Character Analysis
Papa brings Mr. Morrison to live with the Logans so the family can have some kind of protection while he is away working. He's described as: a "human tree [...] towering high above Papa's six feet two inches. The long trunk of his massive body bulged with muscles, and his skin, of the deepest ebony, was partially scarred upon his face and neck, as if by fire" (2.14).
We find out later that Mr. Morrison is scarred because he was almost burned to death as a child. His mother (killed along with her father by "night men") threw him out of the burning house before the flames could consume him. So, it makes sense that Mr. Morrison comes to regard the Logans as his surrogate family by the end of the book.
Cat-Like Reflexes
Morrison may be quiet and shy, but he's also a man of action.
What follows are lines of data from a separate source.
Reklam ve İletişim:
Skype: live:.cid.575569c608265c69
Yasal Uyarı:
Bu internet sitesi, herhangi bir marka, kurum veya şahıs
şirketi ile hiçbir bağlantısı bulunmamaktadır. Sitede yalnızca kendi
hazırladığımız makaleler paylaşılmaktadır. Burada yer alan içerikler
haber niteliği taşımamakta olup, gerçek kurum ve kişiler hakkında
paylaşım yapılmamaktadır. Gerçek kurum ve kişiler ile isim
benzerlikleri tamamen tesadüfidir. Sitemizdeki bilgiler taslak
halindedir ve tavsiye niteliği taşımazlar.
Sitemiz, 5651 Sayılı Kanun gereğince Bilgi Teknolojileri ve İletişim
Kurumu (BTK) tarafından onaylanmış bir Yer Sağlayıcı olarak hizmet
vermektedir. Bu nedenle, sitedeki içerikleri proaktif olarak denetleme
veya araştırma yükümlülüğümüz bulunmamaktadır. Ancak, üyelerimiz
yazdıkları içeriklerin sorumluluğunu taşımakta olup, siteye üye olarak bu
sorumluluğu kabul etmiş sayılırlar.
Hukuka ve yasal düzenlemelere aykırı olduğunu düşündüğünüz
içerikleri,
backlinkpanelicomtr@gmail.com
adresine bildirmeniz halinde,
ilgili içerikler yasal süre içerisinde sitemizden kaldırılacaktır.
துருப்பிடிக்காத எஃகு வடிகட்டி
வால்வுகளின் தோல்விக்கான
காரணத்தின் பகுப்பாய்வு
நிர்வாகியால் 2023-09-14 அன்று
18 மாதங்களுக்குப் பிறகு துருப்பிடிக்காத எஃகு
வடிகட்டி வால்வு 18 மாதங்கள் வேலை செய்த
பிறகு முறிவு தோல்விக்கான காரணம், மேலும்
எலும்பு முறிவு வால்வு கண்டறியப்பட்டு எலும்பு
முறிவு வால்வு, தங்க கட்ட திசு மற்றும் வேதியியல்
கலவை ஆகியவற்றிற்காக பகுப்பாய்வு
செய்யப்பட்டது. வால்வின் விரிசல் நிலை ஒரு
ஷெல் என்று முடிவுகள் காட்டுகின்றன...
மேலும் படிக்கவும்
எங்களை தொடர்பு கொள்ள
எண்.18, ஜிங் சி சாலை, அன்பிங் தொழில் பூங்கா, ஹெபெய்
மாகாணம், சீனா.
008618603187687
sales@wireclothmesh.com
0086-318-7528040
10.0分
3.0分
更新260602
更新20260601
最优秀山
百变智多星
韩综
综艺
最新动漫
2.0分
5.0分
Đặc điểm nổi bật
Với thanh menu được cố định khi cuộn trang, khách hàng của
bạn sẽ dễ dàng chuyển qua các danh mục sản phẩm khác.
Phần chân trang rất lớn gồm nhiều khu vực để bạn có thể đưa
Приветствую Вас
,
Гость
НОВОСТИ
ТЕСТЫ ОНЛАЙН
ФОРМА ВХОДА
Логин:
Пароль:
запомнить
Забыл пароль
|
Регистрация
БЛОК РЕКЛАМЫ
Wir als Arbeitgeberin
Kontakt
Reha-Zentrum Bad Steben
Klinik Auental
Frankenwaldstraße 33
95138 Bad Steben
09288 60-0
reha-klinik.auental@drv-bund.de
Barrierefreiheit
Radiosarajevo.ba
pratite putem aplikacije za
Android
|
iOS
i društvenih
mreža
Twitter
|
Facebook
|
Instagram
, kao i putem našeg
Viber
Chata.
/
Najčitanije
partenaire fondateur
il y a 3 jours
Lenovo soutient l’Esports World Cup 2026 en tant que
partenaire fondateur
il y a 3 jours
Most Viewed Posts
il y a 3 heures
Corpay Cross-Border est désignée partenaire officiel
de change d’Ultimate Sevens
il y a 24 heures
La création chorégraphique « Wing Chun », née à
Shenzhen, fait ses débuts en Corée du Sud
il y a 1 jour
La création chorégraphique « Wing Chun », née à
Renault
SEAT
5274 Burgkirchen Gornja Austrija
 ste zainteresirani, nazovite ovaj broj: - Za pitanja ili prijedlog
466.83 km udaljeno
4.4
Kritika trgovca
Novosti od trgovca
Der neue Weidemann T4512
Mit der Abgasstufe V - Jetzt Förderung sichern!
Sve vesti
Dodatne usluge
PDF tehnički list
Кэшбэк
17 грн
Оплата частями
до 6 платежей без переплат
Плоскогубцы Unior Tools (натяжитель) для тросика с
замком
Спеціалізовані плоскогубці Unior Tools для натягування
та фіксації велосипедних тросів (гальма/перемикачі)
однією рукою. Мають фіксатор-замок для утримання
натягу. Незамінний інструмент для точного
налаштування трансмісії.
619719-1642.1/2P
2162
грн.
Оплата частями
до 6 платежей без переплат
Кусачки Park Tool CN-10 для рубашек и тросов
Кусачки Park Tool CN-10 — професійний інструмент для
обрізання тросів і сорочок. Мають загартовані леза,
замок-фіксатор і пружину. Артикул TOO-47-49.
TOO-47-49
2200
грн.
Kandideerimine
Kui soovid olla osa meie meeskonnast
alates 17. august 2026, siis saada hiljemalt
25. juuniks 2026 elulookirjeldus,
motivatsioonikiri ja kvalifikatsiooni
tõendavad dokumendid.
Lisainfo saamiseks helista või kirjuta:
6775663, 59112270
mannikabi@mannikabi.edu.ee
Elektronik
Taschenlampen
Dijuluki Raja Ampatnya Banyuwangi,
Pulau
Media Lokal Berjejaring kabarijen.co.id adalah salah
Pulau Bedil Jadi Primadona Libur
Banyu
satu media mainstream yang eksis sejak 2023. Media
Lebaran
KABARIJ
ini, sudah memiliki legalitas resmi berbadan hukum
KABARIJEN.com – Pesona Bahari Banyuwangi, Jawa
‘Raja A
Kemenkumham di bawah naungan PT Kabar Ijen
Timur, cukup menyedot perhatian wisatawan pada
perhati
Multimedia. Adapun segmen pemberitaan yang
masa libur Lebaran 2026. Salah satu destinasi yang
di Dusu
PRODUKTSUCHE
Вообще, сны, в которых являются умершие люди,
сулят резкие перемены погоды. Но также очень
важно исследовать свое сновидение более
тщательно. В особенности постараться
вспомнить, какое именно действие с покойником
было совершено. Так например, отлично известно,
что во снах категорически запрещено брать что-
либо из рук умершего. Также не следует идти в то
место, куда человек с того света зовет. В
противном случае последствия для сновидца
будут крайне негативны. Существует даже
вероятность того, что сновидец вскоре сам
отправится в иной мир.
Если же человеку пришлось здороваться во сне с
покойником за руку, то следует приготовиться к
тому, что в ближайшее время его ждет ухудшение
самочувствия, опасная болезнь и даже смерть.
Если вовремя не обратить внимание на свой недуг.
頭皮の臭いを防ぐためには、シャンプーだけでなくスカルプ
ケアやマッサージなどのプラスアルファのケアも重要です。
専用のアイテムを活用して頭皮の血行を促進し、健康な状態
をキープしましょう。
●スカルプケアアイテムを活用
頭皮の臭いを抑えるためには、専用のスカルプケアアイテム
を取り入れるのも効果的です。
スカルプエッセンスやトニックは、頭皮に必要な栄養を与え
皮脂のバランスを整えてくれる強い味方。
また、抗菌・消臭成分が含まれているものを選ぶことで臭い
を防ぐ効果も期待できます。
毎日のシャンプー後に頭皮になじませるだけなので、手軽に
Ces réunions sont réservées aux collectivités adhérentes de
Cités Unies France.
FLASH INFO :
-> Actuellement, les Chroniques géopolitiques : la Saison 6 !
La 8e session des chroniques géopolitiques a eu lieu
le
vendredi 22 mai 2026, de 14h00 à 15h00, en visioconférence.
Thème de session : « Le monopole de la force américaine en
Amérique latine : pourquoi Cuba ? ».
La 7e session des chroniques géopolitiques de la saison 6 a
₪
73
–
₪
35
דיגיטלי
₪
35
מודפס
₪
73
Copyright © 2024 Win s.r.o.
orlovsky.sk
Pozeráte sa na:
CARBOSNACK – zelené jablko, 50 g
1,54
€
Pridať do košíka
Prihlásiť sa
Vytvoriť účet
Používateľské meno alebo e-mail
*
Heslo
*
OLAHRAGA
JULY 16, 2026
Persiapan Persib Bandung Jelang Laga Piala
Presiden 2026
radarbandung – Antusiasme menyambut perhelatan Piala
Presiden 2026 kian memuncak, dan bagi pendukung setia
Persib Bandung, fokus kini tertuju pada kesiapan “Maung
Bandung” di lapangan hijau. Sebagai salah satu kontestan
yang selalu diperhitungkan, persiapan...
Kind of like a cat (one of the dangerous ones), and Taylor describes him like this more than once:
The moon slid from its dark covers, cloaking the earth in a shadowy white light, and I could see Mr. Morrison clearly, moving silently, like a jungle cat, from the side of the house to the road, a shotgun in his hand. (3.212)
He protects Papa with brutal force when the Wallaces harass them on the way back from Vicksburg. Check out what Stacey says about Mr. Morrison's super-heroic actions:
I did see Mr. Morrison pick up one of them men like he wasn't nothing but a sack of chicken feathers and fling him down on the ground so hard it must've broke his back. Ain't never seen nothin' like it before in my whole life. (9.177)
From the first time Taylor introduces him, Mr. Morrison's voice sounds like thunder: his voice is a "deep, quiet voice like the roll of thunder" (2.34). This foreshadows not only the violence that he (Mr. Morrison) commits against the Wallaces in self-defense, but also the tragic events at the end of the book—which take place during a storm.
Maybe we can think of Mr. Morrison as the system destroying itself. Racism destroyed his family—and he's not afraid to fight back.